Transcripts that read like prose
Speech recognition naturally chops audio into short, arbitrary chunks. When one
person talked for a while, that used to mean a single wall of text — or a
sentence awkwardly split across several lines mid-thought.
Now Note67 breaks transcripts on sentence boundaries. Each line is a complete
thought, so a long stretch of one person speaking reads like a paragraph instead
of a run-on block. It’s a small change you feel immediately the next time you
skim back through a meeting.
Timestamps that help you navigate
For long monologues, a single timestamp at the top doesn’t tell you much.
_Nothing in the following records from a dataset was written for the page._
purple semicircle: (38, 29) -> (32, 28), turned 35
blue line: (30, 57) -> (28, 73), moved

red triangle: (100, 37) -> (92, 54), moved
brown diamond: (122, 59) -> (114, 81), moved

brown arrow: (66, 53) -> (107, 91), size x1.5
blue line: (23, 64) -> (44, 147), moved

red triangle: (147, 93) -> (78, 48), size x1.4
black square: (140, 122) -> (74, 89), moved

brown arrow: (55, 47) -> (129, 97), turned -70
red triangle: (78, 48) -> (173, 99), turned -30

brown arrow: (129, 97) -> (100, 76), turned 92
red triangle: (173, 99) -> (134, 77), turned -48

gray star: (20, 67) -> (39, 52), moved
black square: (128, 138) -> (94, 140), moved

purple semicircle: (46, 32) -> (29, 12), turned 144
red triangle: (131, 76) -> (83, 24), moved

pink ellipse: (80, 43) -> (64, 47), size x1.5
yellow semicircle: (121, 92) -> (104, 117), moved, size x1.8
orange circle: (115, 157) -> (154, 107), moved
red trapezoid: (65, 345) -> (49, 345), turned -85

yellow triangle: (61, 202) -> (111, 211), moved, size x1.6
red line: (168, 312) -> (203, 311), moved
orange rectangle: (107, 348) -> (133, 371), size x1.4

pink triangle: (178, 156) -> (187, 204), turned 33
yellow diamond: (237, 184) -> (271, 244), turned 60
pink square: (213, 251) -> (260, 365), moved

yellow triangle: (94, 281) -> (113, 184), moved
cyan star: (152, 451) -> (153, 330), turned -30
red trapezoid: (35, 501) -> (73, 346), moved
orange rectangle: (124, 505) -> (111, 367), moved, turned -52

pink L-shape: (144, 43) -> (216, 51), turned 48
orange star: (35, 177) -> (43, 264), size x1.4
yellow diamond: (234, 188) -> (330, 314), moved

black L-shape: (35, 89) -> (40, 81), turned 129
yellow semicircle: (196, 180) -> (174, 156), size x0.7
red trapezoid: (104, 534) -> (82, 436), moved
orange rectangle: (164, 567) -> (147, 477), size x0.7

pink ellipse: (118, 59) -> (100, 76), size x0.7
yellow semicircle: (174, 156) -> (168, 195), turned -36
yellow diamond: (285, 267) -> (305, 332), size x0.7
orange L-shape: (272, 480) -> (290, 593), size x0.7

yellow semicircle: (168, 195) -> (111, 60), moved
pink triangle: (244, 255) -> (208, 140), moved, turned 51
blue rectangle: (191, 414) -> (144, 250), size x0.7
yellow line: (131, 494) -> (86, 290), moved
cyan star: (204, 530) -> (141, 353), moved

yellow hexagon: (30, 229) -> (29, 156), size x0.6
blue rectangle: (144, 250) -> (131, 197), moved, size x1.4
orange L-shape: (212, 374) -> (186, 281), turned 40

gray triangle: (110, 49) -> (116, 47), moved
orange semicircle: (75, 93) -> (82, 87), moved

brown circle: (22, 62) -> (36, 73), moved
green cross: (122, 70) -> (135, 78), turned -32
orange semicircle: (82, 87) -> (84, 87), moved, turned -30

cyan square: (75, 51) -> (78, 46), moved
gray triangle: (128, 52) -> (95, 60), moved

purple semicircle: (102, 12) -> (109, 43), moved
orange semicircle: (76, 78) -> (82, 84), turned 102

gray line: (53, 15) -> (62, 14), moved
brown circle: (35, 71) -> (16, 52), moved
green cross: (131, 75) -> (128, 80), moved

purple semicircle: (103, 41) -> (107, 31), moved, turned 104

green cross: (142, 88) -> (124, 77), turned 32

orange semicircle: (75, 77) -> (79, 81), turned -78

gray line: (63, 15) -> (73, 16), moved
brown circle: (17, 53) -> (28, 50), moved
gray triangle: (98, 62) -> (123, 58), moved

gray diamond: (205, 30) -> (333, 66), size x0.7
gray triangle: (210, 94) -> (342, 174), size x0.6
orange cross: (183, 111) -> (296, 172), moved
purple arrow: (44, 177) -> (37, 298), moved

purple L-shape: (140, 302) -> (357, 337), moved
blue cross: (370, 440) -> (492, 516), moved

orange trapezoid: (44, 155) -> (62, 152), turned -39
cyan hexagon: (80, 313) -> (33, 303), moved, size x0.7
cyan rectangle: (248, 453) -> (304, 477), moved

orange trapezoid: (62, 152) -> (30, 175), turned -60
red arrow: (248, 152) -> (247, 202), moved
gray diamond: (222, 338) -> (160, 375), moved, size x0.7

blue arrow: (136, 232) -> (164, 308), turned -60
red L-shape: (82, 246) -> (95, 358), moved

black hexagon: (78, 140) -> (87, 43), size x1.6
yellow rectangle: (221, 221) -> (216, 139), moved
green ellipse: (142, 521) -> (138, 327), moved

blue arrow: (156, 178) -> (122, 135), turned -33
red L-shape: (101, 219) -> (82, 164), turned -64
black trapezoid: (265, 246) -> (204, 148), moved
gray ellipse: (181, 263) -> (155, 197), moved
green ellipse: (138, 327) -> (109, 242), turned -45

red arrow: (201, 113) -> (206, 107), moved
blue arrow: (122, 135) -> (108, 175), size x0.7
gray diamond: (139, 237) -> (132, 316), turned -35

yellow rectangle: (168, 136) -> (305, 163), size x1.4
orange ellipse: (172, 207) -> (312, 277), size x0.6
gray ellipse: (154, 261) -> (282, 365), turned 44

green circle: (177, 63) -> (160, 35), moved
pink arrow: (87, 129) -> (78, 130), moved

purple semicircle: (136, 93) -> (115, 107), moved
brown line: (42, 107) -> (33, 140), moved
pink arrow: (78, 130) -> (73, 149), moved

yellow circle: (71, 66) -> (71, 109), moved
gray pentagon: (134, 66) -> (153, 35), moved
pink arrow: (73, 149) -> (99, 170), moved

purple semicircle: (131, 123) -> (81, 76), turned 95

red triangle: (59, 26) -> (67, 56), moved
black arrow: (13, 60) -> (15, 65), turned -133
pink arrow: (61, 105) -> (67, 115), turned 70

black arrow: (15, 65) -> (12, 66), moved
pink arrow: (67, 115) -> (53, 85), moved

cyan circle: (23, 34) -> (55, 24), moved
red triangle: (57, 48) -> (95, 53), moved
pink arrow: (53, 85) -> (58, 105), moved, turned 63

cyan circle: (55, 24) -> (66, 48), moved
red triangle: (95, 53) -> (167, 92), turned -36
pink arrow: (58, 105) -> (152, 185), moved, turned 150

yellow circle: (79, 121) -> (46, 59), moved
v0.1.23 adds interval timestamps every 30 seconds within a speaker’s turn, so
you can jump to roughly the right moment — “what was said around the two-minute
mark” — without scrolling blindly.
Less noise, fewer hallucinations
Local speech models have a habit of inventing things during silence: stray
punctuation, a repeated “Thank you,” or a single word stretched across a long,
quiet gap. We tightened the filtering so that this junk gets dropped before it
ever reaches your transcript, leaving you with the words that were actually
spoken.
Better echo handling
If you listen through speakers instead of headphones, your microphone tends to
pick up the other side of the conversation and transcribe a garbled, duplicated
version of it. v0.1.23 does a better job of recognizing and removing that echo,
so the “you” track stays clean and you’re not reading the same thing twice.
Fixes under the hood
Two reliability fixes round things out:
- Ordering after enhancement — Note67 re-transcribes your audio for accuracy
once a recording ends. The last line spoken sometimes jumped to the top during
that step; it now stays put, in the order it was said. - Search — searching your transcript for terms with special characters (like C++
or a parenthesis) no longer breaks the view.